> [PROMPT] Every line from the one with "Dray | Julien Dray" to the end of the data needs to be copied exactly, and no line before it.

> [INFORMATION SHOWN]

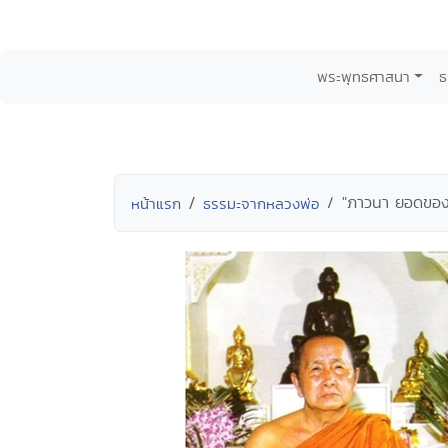
พระพุทธศาสนา
ธ
"ภาวนา ยอดของบ
หน้าแรก
ธรรมะจากหลวงพ่อ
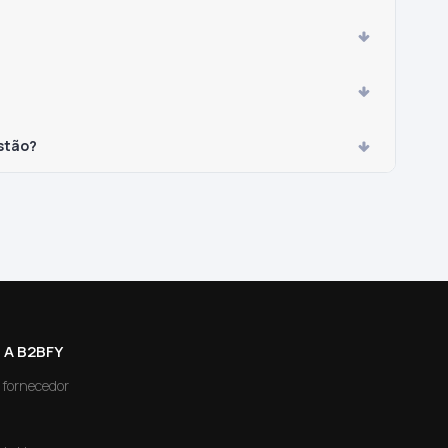
stão?
 A B2BFY
 fornecedor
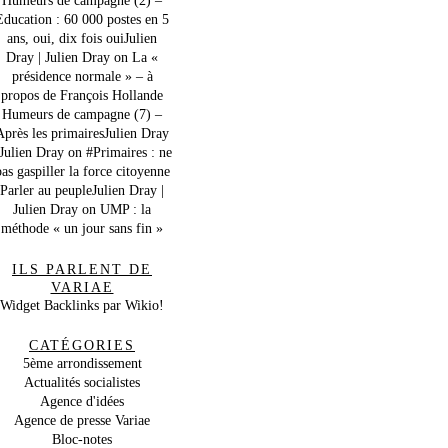
Education : 60 000 postes en 5
ans, oui, dix fois ouiJulien
Dray | Julien Dray
on
La «
présidence normale » – à
propos de François Hollande
Humeurs de campagne (7) –
Après les primairesJulien Dray
 Julien Dray
on
#Primaires : ne
as gaspiller la force citoyenne
Parler au peupleJulien Dray |
Julien Dray
on
UMP : la
méthode « un jour sans fin »
ILS PARLENT DE
VARIAE
Widget Backlinks par Wikio!
CATÉGORIES
5ème arrondissement
Actualités socialistes
Agence d'idées
Agence de presse Variae
Bloc-notes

> [SOLUTION]
Dray | Julien Dray
on
La «
présidence normale » – à
propos de François Hollande
Humeurs de campagne (7) –
Après les primairesJulien Dray
 Julien Dray
on
#Primaires : ne
as gaspiller la force citoyenne
Parler au peupleJulien Dray |
Julien Dray
on
UMP : la
méthode « un jour sans fin »
ILS PARLENT DE
VARIAE
Widget Backlinks par Wikio!
CATÉGORIES
5ème arrondissement
Actualités socialistes
Agence d'idées
Agence de presse Variae
Bloc-notes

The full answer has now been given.